→ **Work item**: Keep the wording of every entry intact in your copy, and omit the pictures.

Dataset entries
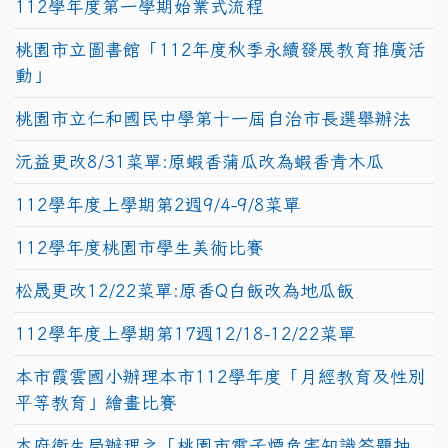
112學年度第一學期始業式流程
桃園市立圖書館「112年度秋季永續發展教育推廣活
動」
桃園市立仁和國民中學第十一屆自治市長選舉辦法
沅益更改8/31菜單:原蝦香蒲瓜改為蝦香青木瓜
112學年度上學期第2週9/4-9/8菜單
112學年度桃園市學生美術比賽
松晟更改12/22菜單:原香Q白飯改為地瓜飯
112學年度上學期第17週12/18-12/22菜單
本市霞雲國小辦理本市112學年度「月經教育及性別
平等教育」繪畫比賽
本府衛生局辦理之「桃園市電子煙危害知識答題抽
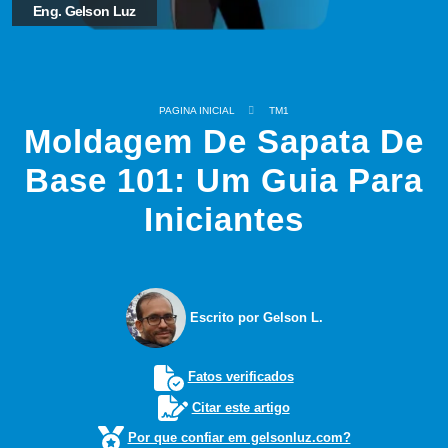
Eng. Gelson Luz
PAGINA INICIAL
TM1
Moldagem De Sapata De
Base 101: Um Guia Para
Iniciantes
Escrito por Gelson L.
Fatos verificados
Citar este artigo
Por que confiar em gelsonluz.com?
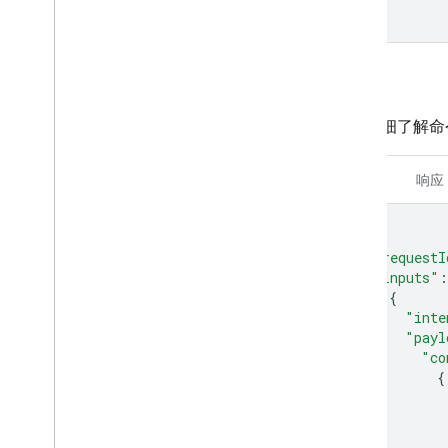
}
On
Off
如需详细了解命
请求
响应
{
"requestI
"inputs"
:
{
"inte
"payl
"co
{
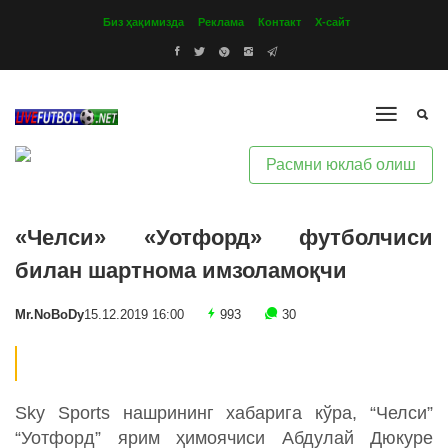
Биз ҳақимизда
Реклама
Контакт
Х-сайт
Расмни юклаб олиш
«Челси» «Уотфорд» футболчиси
билан шартнома имзоламоқчи
Mr.NoBoDy
15.12.2019 16:00
993
30
Sky Sports нашрининг хабарига кўра, “Челси”
“Уотфорд” ярим ҳимоячиси Абдулай Дюкуре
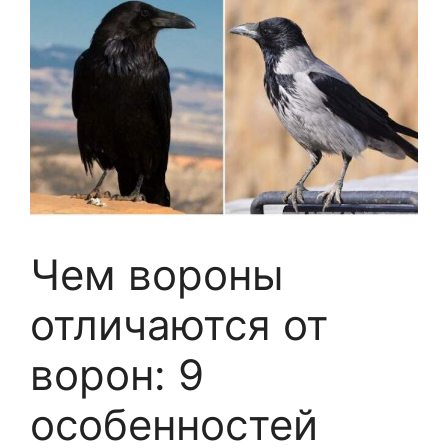
Чем вороны
отличаются от
ворон: 9
особенностей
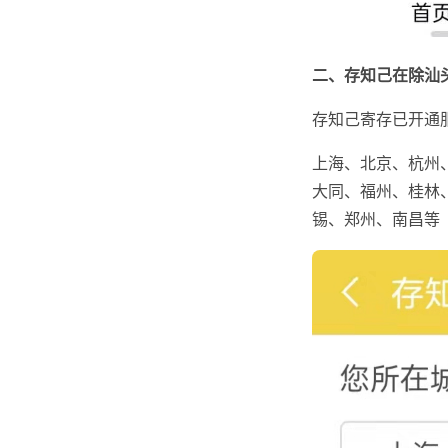
二、存知己在除汕
存知己寄存已开通
上海、北京、杭州
大同、福州、桂林
锡、郑州、南昌等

→ **Answer below**:
112學年度第一學期始業式流程
桃園市立圖書館「112年度秋季永續發展教育推廣活
動」
桃園市立仁和國民中學第十一屆自治市長選舉辦法
沅益更改8/31菜單:原蝦香蒲瓜改為蝦香青木瓜
112學年度上學期第2週9/4-9/8菜單
112學年度桃園市學生美術比賽
松晟更改12/22菜單:原香Q白飯改為地瓜飯
112學年度上學期第17週12/18-12/22菜單
本市霞雲國小辦理本市112學年度「月經教育及性別
平等教育」繪畫比賽
本府衛生局辦理之「桃園市電子煙危害知識答題抽
Eng. Gelson Luz
PAGINA INICIAL
TM1
Moldagem De Sapata De
Base 101: Um Guia Para
Iniciantes
Escrito por Gelson L.
Fatos verificados
Citar este artigo
Por que confiar em gelsonluz.com?
}
On
Off
如需详细了解命
请求
响应
{
"requestI
"inputs"
:
{
"inte
"payl
"co
{
Биз ҳақимизда
Реклама
Контакт
Х-сайт
Расмни юклаб олиш
«Челси» «Уотфорд» футболчиси
билан шартнома имзоламоқчи
Mr.NoBoDy
15.12.2019 16:00
993
30
Sky Sports нашрининг хабарига кўра, “Челси”
“Уотфорд” ярим ҳимоячиси Абдулай Дюкуре
Чем вороны
отличаются от
ворон: 9
особенностей
二、存知己在除汕
存知己寄存已开通
上海、北京、杭州
大同、福州、桂林
锡、郑州、南昌等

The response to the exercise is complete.